I think, sometimes, that it's harder when you're not a great reader, because the skill might not be there yet, but that doesn't mean that you want to read about Biscuit going to kindergarten.  I think a lot of it is changing, though, as our kids are getting older.  There are recognized needs for literature to be different for different kids.  Check out Time Warp Trio for your guy, too.  My 9 yo likes them, and he's my more struggling reader (I hate that term, he's just not wicked fast, ya know?).

Quoting paganbaby:

It is hard both ways. Quick learners need something advanced enough but not too mature. Slow learners need something easier to read but not too babyish. Aye!

Quoting hwblyf:

My mom didn't get it when I was complaining to her how hard it is to find something for my advanced reader that would be on his level to read, but not on that higher level for maturity and such.  Until I told her that I did NOT want the F bomb coming out of his mouth or him to ask me (at age 7 or whatever it was I explaining this to her) about rape and porn.  Or even just the whole drama of teenage relationships and the whole different level of thinking.  Reading is definitely one of those things with a HUGE developmental span, and it can be hard matching ability and interest, no matter who the reader is.

Quoting paganbaby:

That's true! I was about 11 or 12 whe I read the book, The Burning Bed. It's a very adult book about a abused woman who kills her husband. It had rape and animal torture in it. I don't knwo why my other let me read these books. She figured if I could comprehend them, I could read them. Yeah...

Quoting debramommyof4: It is that way with lots of the newer 4th to 6th grade books and makes it hard if your child is advanced. I think parents who brag constantly do not think about what they are saying.



While I am pretty sure some of them do think about what their kids are reading they assume their child is ready based on ability and not every other factor.
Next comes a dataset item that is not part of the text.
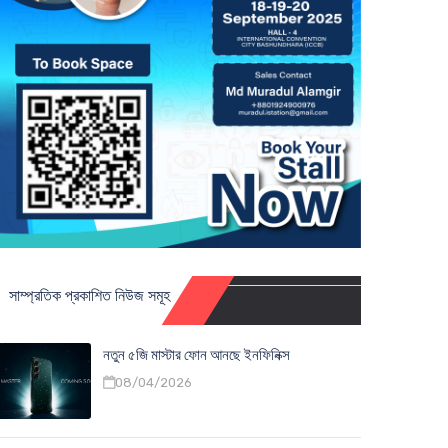
সাম্প্রতিক প্রকাশিত নিউজ সমূহ
নতুন ৫জি মাস্টার ফোন আনছে ইনফিনিক্স
08/04/2026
My husband does that and it drives me nuts.




Quoting paganbaby:

Oh no. There are quite a few parts that I wouldn not want my 7 year old reading either.

Quoting debramommyof4: Oh and I forgot that even though my 7 year old could comprehend Harry Potter I still do not think she is old enough.






hwblyf
by Silver Member on Dec. 15, 2013 at 9:51 AM

When my nephew was 7, my mom showed him Harry Potter and the Sorcerer's Stone.  She was shocked he was scared by it.  Yeah, you know, I read HP with my 1st graders.  But I believe that the things your brain doesn't understand, you have no way of visualizing.  But to have it visually presented to you, can scare the bejeepers out of you.  I also won't let my kids watch any HP until they've read them all (which means 4th-5th grade for my kids, or later....), but my mom will show them to my kids at her house.  :(  I'm hoping that's a changed policy since I told her our plan, but you never know....

Wouldn't I love to write kids' books.  But I think there's this thing called talent that has to play into the equation.  :)

Quoting TJandKarasMom: Maybe we should all start writing books, lol. We know what these kids want! We could specialize in less mature 'advanced books' and more mature 'easy readers' (I can't think of a better term).

This topic came up last summer when my MIL bought DD (barely 10 at the time and not a super mature 10) "Are you There God, It's Me, Margaret". MIL thought DD was totally prepared for the topics, I completely disagreed. It caused some drama around here-since we live with her and DH ended up taking the book away. Just because a child CAN read something, doesn't mean they SHOULD...a rule of thumb in our house is "just because you can, doesn't mean you should" and that can cover a lot of things!